Exercise objective | The entries are to be written out word for word, with their images left out.

** Extracted information follows **

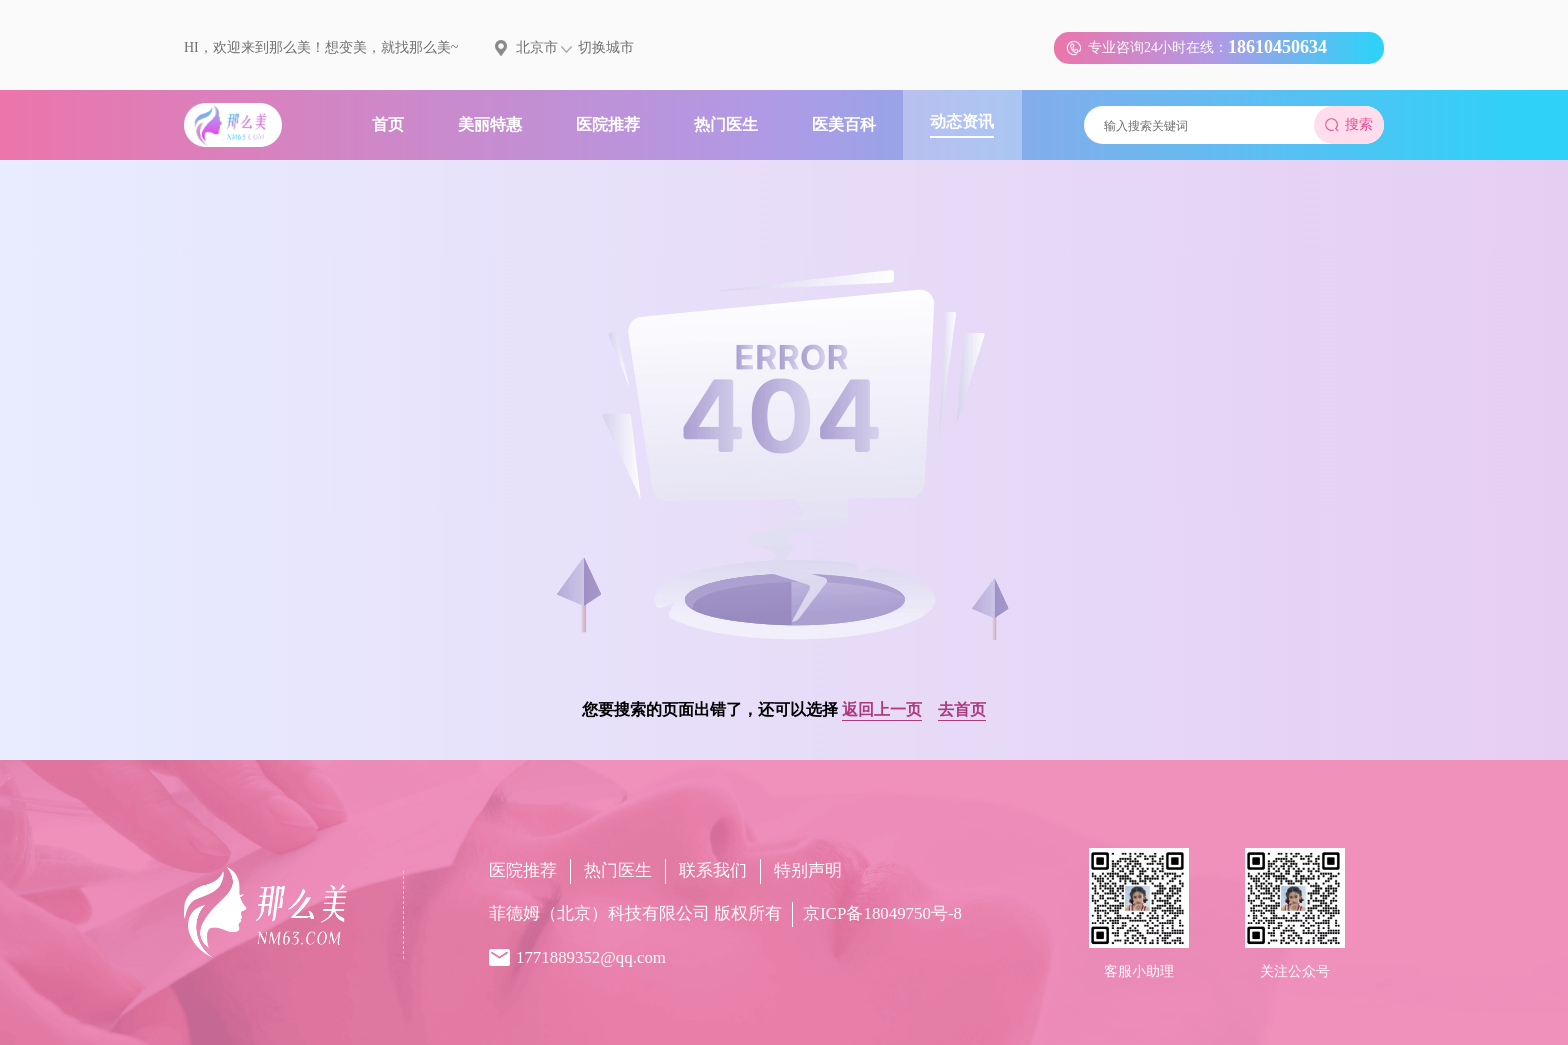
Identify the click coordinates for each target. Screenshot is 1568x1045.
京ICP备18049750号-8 (882, 913)
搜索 (1349, 124)
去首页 (962, 709)
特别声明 (808, 870)
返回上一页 (882, 709)
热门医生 (618, 870)
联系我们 (713, 870)
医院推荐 (523, 870)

** End of Extracted information **

Written reply |
Identify the click coordinates for each target. Screenshot is 1568x1045.
京ICP备18049750号-8 (882, 913)
搜索 (1349, 124)
去首页 (962, 709)
特别声明 (808, 870)
返回上一页 (882, 709)
热门医生 (618, 870)
联系我们 (713, 870)
医院推荐 (523, 870)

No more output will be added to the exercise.